=== EXTRACTED MATERIAL ===

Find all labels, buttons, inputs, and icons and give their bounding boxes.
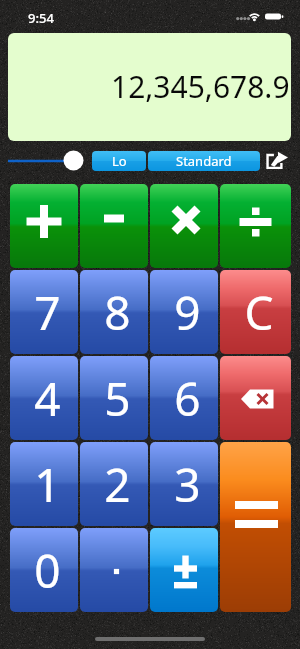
staticText: 3 xyxy=(174,453,201,516)
staticText: Lo xyxy=(112,152,127,170)
button[interactable]: 6 xyxy=(150,356,218,440)
staticText: 7 xyxy=(34,281,61,344)
button[interactable]: Standard xyxy=(148,151,260,171)
staticText: 9:54 xyxy=(28,9,54,27)
staticText: 6 xyxy=(174,367,201,430)
button[interactable]: Multiply xyxy=(150,184,218,268)
button[interactable]: 1 xyxy=(10,442,78,526)
button[interactable]: 2 xyxy=(80,442,148,526)
staticText: 12,345,678.9 xyxy=(111,66,290,107)
staticText: 1 xyxy=(34,453,61,516)
button[interactable]: Plus minus xyxy=(150,528,218,612)
staticText: C xyxy=(244,281,274,344)
button[interactable]: Share xyxy=(262,149,292,171)
button[interactable]: 8 xyxy=(80,270,148,354)
button[interactable]: Minus xyxy=(80,184,148,268)
staticText: 4 xyxy=(34,367,61,430)
button[interactable]: 5 xyxy=(80,356,148,440)
button[interactable]: Decimal point xyxy=(80,528,148,612)
button[interactable]: Divide xyxy=(220,184,291,268)
button[interactable]: C xyxy=(220,270,291,354)
staticText: 2 xyxy=(104,453,131,516)
button[interactable]: 7 xyxy=(10,270,78,354)
button[interactable]: Precision slider xyxy=(2,147,90,173)
staticText: 8 xyxy=(104,281,131,344)
staticText: Standard xyxy=(176,152,232,170)
button[interactable]: Plus xyxy=(10,184,78,268)
button[interactable]: 4 xyxy=(10,356,78,440)
button[interactable]: 3 xyxy=(150,442,218,526)
staticText: 0 xyxy=(34,539,61,602)
staticText: 5 xyxy=(104,367,131,430)
staticText: 9 xyxy=(174,281,201,344)
button[interactable]: Backspace xyxy=(220,356,291,440)
button[interactable]: 9 xyxy=(150,270,218,354)
button[interactable]: Equals xyxy=(220,442,291,612)
button[interactable]: Lo xyxy=(92,151,146,171)
button[interactable]: 0 xyxy=(10,528,78,612)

===

Skip every picture and transcribe the data above exactly.

Find all labels, buttons, inputs, and icons and give their bounding boxes.
staticText: 3 xyxy=(174,453,201,516)
staticText: Lo xyxy=(112,152,127,170)
button[interactable]: 6 xyxy=(150,356,218,440)
staticText: 7 xyxy=(34,281,61,344)
button[interactable]: Standard xyxy=(148,151,260,171)
staticText: 9:54 xyxy=(28,9,54,27)
staticText: 6 xyxy=(174,367,201,430)
button[interactable]: Multiply xyxy=(150,184,218,268)
button[interactable]: 1 xyxy=(10,442,78,526)
button[interactable]: 2 xyxy=(80,442,148,526)
staticText: 12,345,678.9 xyxy=(111,66,290,107)
staticText: 1 xyxy=(34,453,61,516)
button[interactable]: Plus minus xyxy=(150,528,218,612)
staticText: C xyxy=(244,281,274,344)
button[interactable]: Share xyxy=(262,149,292,171)
button[interactable]: 8 xyxy=(80,270,148,354)
button[interactable]: Minus xyxy=(80,184,148,268)
staticText: 4 xyxy=(34,367,61,430)
button[interactable]: 5 xyxy=(80,356,148,440)
button[interactable]: Decimal point xyxy=(80,528,148,612)
button[interactable]: Divide xyxy=(220,184,291,268)
button[interactable]: C xyxy=(220,270,291,354)
staticText: 2 xyxy=(104,453,131,516)
button[interactable]: 7 xyxy=(10,270,78,354)
button[interactable]: Precision slider xyxy=(2,147,90,173)
staticText: 8 xyxy=(104,281,131,344)
staticText: Standard xyxy=(176,152,232,170)
button[interactable]: Plus xyxy=(10,184,78,268)
button[interactable]: 4 xyxy=(10,356,78,440)
button[interactable]: 3 xyxy=(150,442,218,526)
staticText: 0 xyxy=(34,539,61,602)
staticText: 5 xyxy=(104,367,131,430)
staticText: 9 xyxy=(174,281,201,344)
button[interactable]: Backspace xyxy=(220,356,291,440)
button[interactable]: 9 xyxy=(150,270,218,354)
button[interactable]: Equals xyxy=(220,442,291,612)
button[interactable]: Lo xyxy=(92,151,146,171)
button[interactable]: 0 xyxy=(10,528,78,612)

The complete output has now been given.